> [Work request]
Each line of the data must be set down again without a single difference.

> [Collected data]

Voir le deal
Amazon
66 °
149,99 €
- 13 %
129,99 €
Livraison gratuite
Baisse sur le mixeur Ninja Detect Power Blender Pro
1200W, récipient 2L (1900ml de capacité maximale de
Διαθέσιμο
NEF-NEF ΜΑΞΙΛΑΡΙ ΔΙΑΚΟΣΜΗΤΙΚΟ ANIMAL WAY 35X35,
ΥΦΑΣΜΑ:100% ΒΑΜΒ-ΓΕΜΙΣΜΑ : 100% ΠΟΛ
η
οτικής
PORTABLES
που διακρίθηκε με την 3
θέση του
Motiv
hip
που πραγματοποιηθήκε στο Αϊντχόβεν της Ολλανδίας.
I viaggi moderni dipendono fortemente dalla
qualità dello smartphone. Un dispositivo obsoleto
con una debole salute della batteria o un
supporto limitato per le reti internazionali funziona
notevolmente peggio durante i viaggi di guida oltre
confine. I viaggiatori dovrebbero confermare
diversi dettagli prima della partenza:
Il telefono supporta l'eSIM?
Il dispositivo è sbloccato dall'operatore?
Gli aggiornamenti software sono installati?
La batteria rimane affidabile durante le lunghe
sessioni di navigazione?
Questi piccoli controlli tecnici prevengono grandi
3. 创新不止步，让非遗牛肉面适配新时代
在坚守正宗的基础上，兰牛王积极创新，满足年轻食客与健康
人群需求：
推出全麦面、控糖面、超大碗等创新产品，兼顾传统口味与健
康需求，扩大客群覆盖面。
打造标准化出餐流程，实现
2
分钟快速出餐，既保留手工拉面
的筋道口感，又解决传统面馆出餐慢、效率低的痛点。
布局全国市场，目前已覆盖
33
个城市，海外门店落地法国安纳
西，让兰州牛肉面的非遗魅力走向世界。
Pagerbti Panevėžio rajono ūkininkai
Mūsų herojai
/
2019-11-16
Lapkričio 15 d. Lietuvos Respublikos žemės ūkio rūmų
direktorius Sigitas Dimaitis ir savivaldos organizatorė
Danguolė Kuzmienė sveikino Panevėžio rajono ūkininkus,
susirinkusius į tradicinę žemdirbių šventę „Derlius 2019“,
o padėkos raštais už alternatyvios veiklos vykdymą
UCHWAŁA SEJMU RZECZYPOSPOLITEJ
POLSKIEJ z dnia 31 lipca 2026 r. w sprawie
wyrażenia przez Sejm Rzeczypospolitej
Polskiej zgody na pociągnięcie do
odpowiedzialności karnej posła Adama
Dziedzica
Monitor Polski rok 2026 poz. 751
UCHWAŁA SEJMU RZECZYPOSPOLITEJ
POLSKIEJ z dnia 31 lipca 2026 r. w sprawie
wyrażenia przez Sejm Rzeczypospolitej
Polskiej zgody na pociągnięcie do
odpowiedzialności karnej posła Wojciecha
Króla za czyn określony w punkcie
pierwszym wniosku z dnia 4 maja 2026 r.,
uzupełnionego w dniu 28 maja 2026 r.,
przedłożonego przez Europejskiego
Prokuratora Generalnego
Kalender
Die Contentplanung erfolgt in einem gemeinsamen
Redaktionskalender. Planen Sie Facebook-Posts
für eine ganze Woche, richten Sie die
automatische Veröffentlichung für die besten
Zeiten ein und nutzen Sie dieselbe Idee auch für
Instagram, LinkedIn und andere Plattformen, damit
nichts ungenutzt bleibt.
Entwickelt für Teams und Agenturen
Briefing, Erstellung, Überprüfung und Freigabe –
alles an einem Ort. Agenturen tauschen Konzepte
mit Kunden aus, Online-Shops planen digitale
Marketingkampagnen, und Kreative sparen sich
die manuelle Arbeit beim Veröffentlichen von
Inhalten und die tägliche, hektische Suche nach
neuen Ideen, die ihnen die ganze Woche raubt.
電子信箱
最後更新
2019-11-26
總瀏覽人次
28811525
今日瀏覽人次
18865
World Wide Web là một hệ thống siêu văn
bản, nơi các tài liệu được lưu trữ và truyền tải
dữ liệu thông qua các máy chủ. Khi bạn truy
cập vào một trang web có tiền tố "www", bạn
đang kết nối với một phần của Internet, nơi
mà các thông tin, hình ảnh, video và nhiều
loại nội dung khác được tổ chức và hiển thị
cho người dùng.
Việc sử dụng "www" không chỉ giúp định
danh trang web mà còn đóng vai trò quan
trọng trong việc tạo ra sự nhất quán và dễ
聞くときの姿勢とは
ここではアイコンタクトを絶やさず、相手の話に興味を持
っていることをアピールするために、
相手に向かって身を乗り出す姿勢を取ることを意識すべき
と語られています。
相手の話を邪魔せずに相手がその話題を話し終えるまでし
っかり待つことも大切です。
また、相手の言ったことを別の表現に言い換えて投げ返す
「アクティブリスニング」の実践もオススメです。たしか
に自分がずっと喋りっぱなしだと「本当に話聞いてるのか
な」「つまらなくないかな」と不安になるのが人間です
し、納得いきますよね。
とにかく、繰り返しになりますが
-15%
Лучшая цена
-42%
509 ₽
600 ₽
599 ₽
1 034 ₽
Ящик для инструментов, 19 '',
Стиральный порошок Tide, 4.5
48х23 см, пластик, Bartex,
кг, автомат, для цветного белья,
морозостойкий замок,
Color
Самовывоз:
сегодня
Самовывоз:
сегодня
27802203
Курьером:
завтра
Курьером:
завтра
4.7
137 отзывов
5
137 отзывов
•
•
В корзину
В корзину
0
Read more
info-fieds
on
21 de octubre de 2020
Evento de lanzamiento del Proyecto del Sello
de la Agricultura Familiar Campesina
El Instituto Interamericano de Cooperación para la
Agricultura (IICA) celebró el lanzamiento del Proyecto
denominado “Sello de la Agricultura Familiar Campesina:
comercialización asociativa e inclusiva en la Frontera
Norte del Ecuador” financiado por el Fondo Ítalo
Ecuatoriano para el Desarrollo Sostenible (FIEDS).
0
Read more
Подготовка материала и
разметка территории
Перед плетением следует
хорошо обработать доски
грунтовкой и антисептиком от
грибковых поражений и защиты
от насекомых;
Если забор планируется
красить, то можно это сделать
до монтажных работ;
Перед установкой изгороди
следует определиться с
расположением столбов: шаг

> [The answer]
Voir le deal
Amazon
66 °
149,99 €
- 13 %
129,99 €
Livraison gratuite
Baisse sur le mixeur Ninja Detect Power Blender Pro
1200W, récipient 2L (1900ml de capacité maximale de
Διαθέσιμο
NEF-NEF ΜΑΞΙΛΑΡΙ ΔΙΑΚΟΣΜΗΤΙΚΟ ANIMAL WAY 35X35,
ΥΦΑΣΜΑ:100% ΒΑΜΒ-ΓΕΜΙΣΜΑ : 100% ΠΟΛ
η
οτικής
PORTABLES
που διακρίθηκε με την 3
θέση του
Motiv
hip
που πραγματοποιηθήκε στο Αϊντχόβεν της Ολλανδίας.
I viaggi moderni dipendono fortemente dalla
qualità dello smartphone. Un dispositivo obsoleto
con una debole salute della batteria o un
supporto limitato per le reti internazionali funziona
notevolmente peggio durante i viaggi di guida oltre
confine. I viaggiatori dovrebbero confermare
diversi dettagli prima della partenza:
Il telefono supporta l'eSIM?
Il dispositivo è sbloccato dall'operatore?
Gli aggiornamenti software sono installati?
La batteria rimane affidabile durante le lunghe
sessioni di navigazione?
Questi piccoli controlli tecnici prevengono grandi
3. 创新不止步，让非遗牛肉面适配新时代
在坚守正宗的基础上，兰牛王积极创新，满足年轻食客与健康
人群需求：
推出全麦面、控糖面、超大碗等创新产品，兼顾传统口味与健
康需求，扩大客群覆盖面。
打造标准化出餐流程，实现
2
分钟快速出餐，既保留手工拉面
的筋道口感，又解决传统面馆出餐慢、效率低的痛点。
布局全国市场，目前已覆盖
33
个城市，海外门店落地法国安纳
西，让兰州牛肉面的非遗魅力走向世界。
Pagerbti Panevėžio rajono ūkininkai
Mūsų herojai
/
2019-11-16
Lapkričio 15 d. Lietuvos Respublikos žemės ūkio rūmų
direktorius Sigitas Dimaitis ir savivaldos organizatorė
Danguolė Kuzmienė sveikino Panevėžio rajono ūkininkus,
susirinkusius į tradicinę žemdirbių šventę „Derlius 2019“,
o padėkos raštais už alternatyvios veiklos vykdymą
UCHWAŁA SEJMU RZECZYPOSPOLITEJ
POLSKIEJ z dnia 31 lipca 2026 r. w sprawie
wyrażenia przez Sejm Rzeczypospolitej
Polskiej zgody na pociągnięcie do
odpowiedzialności karnej posła Adama
Dziedzica
Monitor Polski rok 2026 poz. 751
UCHWAŁA SEJMU RZECZYPOSPOLITEJ
POLSKIEJ z dnia 31 lipca 2026 r. w sprawie
wyrażenia przez Sejm Rzeczypospolitej
Polskiej zgody na pociągnięcie do
odpowiedzialności karnej posła Wojciecha
Króla za czyn określony w punkcie
pierwszym wniosku z dnia 4 maja 2026 r.,
uzupełnionego w dniu 28 maja 2026 r.,
przedłożonego przez Europejskiego
Prokuratora Generalnego
Kalender
Die Contentplanung erfolgt in einem gemeinsamen
Redaktionskalender. Planen Sie Facebook-Posts
für eine ganze Woche, richten Sie die
automatische Veröffentlichung für die besten
Zeiten ein und nutzen Sie dieselbe Idee auch für
Instagram, LinkedIn und andere Plattformen, damit
nichts ungenutzt bleibt.
Entwickelt für Teams und Agenturen
Briefing, Erstellung, Überprüfung und Freigabe –
alles an einem Ort. Agenturen tauschen Konzepte
mit Kunden aus, Online-Shops planen digitale
Marketingkampagnen, und Kreative sparen sich
die manuelle Arbeit beim Veröffentlichen von
Inhalten und die tägliche, hektische Suche nach
neuen Ideen, die ihnen die ganze Woche raubt.
電子信箱
最後更新
2019-11-26
總瀏覽人次
28811525
今日瀏覽人次
18865
World Wide Web là một hệ thống siêu văn
bản, nơi các tài liệu được lưu trữ và truyền tải
dữ liệu thông qua các máy chủ. Khi bạn truy
cập vào một trang web có tiền tố "www", bạn
đang kết nối với một phần của Internet, nơi
mà các thông tin, hình ảnh, video và nhiều
loại nội dung khác được tổ chức và hiển thị
cho người dùng.
Việc sử dụng "www" không chỉ giúp định
danh trang web mà còn đóng vai trò quan
trọng trong việc tạo ra sự nhất quán và dễ
聞くときの姿勢とは
ここではアイコンタクトを絶やさず、相手の話に興味を持
っていることをアピールするために、
相手に向かって身を乗り出す姿勢を取ることを意識すべき
と語られています。
相手の話を邪魔せずに相手がその話題を話し終えるまでし
っかり待つことも大切です。
また、相手の言ったことを別の表現に言い換えて投げ返す
「アクティブリスニング」の実践もオススメです。たしか
に自分がずっと喋りっぱなしだと「本当に話聞いてるのか
な」「つまらなくないかな」と不安になるのが人間です
し、納得いきますよね。
とにかく、繰り返しになりますが
-15%
Лучшая цена
-42%
509 ₽
600 ₽
599 ₽
1 034 ₽
Ящик для инструментов, 19 '',
Стиральный порошок Tide, 4.5
48х23 см, пластик, Bartex,
кг, автомат, для цветного белья,
морозостойкий замок,
Color
Самовывоз:
сегодня
Самовывоз:
сегодня
27802203
Курьером:
завтра
Курьером:
завтра
4.7
137 отзывов
5
137 отзывов
•
•
В корзину
В корзину
0
Read more
info-fieds
on
21 de octubre de 2020
Evento de lanzamiento del Proyecto del Sello
de la Agricultura Familiar Campesina
El Instituto Interamericano de Cooperación para la
Agricultura (IICA) celebró el lanzamiento del Proyecto
denominado “Sello de la Agricultura Familiar Campesina:
comercialización asociativa e inclusiva en la Frontera
Norte del Ecuador” financiado por el Fondo Ítalo
Ecuatoriano para el Desarrollo Sostenible (FIEDS).
0
Read more
Подготовка материала и
разметка территории
Перед плетением следует
хорошо обработать доски
грунтовкой и антисептиком от
грибковых поражений и защиты
от насекомых;
Если забор планируется
красить, то можно это сделать
до монтажных работ;
Перед установкой изгороди
следует определиться с
расположением столбов: шаг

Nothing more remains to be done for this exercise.